Start of Block
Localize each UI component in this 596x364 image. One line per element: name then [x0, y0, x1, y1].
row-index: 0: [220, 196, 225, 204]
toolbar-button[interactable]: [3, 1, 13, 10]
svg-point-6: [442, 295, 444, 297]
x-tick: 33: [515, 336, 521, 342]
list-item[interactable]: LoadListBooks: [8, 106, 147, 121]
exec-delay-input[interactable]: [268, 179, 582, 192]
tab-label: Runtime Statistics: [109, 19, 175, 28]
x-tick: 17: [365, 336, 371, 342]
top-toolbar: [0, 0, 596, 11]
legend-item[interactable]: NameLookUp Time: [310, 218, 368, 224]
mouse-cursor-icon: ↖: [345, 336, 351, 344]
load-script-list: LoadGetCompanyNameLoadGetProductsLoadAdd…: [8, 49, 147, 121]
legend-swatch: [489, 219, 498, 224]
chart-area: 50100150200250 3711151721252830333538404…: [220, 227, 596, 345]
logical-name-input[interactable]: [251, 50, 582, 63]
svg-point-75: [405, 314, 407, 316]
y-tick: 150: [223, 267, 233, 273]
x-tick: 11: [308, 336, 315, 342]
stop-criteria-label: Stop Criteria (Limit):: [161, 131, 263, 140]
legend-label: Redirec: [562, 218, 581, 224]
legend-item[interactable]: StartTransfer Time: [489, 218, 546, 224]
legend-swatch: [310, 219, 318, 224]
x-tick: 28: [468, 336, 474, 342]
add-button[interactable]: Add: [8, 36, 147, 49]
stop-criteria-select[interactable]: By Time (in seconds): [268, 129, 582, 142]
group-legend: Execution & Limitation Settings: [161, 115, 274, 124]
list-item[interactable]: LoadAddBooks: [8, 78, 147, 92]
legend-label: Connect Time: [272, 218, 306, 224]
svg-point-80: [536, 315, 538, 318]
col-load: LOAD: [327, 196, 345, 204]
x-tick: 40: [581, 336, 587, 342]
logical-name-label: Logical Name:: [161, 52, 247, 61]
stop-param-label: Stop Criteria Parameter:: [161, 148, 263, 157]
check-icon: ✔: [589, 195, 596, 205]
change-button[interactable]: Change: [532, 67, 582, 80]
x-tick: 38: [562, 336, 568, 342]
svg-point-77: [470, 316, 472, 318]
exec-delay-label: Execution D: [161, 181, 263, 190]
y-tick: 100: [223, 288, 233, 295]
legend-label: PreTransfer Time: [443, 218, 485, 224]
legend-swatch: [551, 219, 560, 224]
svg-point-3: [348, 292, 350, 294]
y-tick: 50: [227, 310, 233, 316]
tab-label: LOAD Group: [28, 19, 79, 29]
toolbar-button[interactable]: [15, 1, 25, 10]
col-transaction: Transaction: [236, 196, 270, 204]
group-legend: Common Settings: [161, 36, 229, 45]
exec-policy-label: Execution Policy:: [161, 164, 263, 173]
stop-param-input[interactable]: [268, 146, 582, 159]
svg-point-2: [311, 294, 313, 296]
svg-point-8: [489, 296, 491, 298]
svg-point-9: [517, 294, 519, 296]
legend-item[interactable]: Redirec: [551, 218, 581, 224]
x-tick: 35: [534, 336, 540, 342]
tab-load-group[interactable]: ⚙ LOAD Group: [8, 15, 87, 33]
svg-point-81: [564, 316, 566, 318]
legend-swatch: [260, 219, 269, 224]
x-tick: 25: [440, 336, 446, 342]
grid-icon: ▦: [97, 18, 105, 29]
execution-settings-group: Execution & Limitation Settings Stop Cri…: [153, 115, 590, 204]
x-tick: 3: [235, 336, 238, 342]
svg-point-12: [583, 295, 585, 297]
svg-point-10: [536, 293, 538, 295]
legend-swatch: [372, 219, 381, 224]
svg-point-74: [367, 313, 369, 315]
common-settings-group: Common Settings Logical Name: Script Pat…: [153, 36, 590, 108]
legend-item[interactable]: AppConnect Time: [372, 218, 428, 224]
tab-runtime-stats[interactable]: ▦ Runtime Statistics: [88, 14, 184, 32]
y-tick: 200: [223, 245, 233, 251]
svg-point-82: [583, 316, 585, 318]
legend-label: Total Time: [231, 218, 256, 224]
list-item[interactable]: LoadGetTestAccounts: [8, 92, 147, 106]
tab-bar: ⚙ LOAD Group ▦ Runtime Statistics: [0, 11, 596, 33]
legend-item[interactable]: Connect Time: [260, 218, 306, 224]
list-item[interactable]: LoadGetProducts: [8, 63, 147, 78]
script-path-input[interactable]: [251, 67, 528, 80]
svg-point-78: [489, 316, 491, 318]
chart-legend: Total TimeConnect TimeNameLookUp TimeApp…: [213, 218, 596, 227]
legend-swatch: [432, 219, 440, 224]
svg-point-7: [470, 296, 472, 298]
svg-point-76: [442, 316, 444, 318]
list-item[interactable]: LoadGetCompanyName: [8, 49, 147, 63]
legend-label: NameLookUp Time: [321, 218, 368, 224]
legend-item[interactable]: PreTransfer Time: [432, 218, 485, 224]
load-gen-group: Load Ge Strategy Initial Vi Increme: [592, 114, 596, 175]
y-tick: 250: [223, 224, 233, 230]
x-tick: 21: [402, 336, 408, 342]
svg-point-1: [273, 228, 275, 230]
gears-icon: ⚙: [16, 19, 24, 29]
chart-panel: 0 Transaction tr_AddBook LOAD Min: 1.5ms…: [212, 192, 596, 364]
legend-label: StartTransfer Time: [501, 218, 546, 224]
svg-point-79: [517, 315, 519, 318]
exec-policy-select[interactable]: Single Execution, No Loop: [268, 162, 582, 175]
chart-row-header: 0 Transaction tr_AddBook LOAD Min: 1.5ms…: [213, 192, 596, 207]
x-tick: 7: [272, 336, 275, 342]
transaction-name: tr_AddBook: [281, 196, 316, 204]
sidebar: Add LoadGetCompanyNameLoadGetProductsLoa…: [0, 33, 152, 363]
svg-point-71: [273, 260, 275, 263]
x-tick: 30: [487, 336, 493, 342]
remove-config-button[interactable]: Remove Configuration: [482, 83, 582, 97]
End of Block
> [THE PROBLEM]:
Look for the word "Limitation" in every line of the records. State how many lines contain it, and write only the number.

> [ANSWER TO THE PROBLEM]:
2